Due dates for transfer to IEPF, of the unclaimed/unpaid dividends for the financial
year 2016-17 and thereafter, are as under:
Financial
Year |
Date of Declaration |
Face Value per Share (Rs.) |
% of Dividend Declared |
Dividend per Share (Rs.) |
Unclaimed and unpaid Dividend as on 31.03.2024 (Rs.) |
Due date of transfer to IEPF |
2016-17 |
11.08.2017 |
10.00 |
60 |
6.00 |
7,14,330 |
10.09.2024 |
2017-18 |
10.08.2018 |
5.00 |
60 |
3.00 |
4,52,832 |
13.09.2025 |
2018-19 |
07.08.2019 |
5.00 |
75 |
3.75 |
4,88,460 |
13.09.2026 |
2019-20* |
28.02.2020 |
5.00 |
80 |
4.00 |
5,90,976 |
07.03.2027 |
2020-21 |
14.09.2021 |
5.00 |
100 |
5.00 |
8,97,268 |
20.10.2028 |
2021-22 |
14.09.2022 |
5.00 |
100 |
5.00 |
5,02,309 |
20.10.2029 |
2022-23 |
22.09.2023 |
5.00 |
75 |
3.75 |
3,20,621 |
14.10.2030 |
* Interim Dividend
Directors and Key Managerial Personnel:
On 19th June 2023, Mr. M. B. Raju (DIN: 00016652), Executive Chairman and
Promoter of the Company, passed away.
On 11th August 2023, the Board of Directors of the Company elected Ms. P
Parvathi (DIN: 00016597), Managing Director of the Company, as the Chairperson of the
Board as well as of the Company.
On 4th March 2024, Mr. Gopalakrishnan Ramamurthi (DIN: 00296413) passed
away.
On 31st March 2024, Mr. Jonnalagadda Narayana Murty (DIN: 00026474) and Mr.
Umesh Shrivastava (DIN: 00229382) retired from the office of Independent Director of the
Company after completion of their 2nd term of five Years as an Independent
Director at Deccan Cements Limited.
Mr. Paturi Srinivasa Rao (DIN: 01220158) and Mr. Rabindra Srikantan (DIN: 00024584) are
appointed to the office of Independent Directors of the Company for a consecutive period
of 5 years with effect from 1st April 2024. Further, Mr. Srivari Chandrasekhar
(DIN: 00481481) is appointed to the office of Independent Directors of the Company for a
consecutive period of 5 years with effect from 28th May 2024.
Mr. Kanwar Pratap Singh (DIN: 02951522) resigned from the office of Independent
Directors of the Company with effect from 11th July 2024.

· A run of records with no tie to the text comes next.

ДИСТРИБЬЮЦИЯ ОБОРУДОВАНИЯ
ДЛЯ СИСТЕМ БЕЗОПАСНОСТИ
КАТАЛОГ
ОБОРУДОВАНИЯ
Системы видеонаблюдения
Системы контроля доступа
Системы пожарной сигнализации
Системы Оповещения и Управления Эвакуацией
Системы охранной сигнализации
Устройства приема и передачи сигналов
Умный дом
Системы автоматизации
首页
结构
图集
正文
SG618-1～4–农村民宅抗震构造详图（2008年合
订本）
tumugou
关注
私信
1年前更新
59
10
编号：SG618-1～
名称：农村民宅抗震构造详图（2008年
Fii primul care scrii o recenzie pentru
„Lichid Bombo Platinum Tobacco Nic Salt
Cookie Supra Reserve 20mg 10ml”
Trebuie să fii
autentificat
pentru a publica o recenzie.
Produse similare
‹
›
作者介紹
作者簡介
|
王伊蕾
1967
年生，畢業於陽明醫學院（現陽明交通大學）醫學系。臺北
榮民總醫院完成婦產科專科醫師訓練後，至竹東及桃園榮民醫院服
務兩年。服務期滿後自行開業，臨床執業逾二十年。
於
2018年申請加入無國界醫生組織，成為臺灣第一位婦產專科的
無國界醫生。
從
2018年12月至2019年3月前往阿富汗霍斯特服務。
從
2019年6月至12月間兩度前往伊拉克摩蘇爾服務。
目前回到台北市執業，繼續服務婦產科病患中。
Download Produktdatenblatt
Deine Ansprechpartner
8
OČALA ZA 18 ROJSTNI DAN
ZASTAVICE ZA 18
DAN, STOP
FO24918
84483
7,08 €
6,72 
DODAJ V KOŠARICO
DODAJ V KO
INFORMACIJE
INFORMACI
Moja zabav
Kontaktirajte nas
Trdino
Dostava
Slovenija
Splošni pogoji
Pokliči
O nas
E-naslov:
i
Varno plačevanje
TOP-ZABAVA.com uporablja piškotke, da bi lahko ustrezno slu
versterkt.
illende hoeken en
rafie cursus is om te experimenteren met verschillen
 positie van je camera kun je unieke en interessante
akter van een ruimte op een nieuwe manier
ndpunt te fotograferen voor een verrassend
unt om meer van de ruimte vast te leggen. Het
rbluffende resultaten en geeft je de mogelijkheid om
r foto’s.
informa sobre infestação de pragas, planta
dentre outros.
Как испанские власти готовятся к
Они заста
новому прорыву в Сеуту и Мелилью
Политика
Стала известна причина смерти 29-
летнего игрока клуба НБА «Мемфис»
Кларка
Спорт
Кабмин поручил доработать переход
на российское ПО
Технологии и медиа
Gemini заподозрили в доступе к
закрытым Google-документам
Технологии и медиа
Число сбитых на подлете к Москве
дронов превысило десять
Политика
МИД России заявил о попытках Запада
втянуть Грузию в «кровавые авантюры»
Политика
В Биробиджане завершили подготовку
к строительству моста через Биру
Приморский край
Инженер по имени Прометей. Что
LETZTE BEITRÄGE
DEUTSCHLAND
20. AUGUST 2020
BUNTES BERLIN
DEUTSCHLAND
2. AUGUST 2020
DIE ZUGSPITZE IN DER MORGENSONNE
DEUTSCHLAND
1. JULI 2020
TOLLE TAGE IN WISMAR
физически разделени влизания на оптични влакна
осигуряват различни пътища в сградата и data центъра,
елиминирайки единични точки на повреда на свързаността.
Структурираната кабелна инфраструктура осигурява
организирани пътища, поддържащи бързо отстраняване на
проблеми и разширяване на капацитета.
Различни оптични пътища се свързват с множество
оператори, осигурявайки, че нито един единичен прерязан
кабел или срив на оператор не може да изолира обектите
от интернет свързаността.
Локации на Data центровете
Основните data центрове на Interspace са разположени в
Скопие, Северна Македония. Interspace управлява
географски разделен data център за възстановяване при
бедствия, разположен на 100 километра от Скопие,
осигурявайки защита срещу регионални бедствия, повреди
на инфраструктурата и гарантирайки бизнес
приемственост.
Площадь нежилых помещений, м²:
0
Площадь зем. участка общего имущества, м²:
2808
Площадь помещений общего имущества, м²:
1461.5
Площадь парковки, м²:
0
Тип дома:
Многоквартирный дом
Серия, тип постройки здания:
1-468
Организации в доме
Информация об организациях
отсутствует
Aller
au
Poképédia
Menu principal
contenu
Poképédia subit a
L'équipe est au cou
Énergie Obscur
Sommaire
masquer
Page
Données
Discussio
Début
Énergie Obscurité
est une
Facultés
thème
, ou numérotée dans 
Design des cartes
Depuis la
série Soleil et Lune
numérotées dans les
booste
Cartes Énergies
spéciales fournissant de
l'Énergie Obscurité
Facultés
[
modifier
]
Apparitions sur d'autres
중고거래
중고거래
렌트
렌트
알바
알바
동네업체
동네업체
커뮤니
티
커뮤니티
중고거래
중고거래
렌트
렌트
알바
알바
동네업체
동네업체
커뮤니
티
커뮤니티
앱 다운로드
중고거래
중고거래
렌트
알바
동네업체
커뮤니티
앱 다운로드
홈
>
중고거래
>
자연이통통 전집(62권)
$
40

Pursuant to Section 152 of the Companies Act, 2013 Ms. P Parvathi (DIN: 00016597) is
liable to retire by rotation at the forthcoming Annual General Meeting and being eligible
has offered herself for re-appointment. The Board recommends her re-appointment.
Mr. S. Venkateswarlu (DIN: 08602254) was
appointed as a Whole Time Director of the company for a period of 5 years with effect
from 11th November 2019. On the recommendation of the Nomination and
Remuneration Committee the Board recommends the shareholders to consider the
re-appointment of Mr. S. Venkateswarlu as a Whole Time Director, for a further period of 5
years with effect from 11th November 2024.
Brief resume of Ms. P Parvathi (DIN: 00016597), Director retiring by rotation and Mr.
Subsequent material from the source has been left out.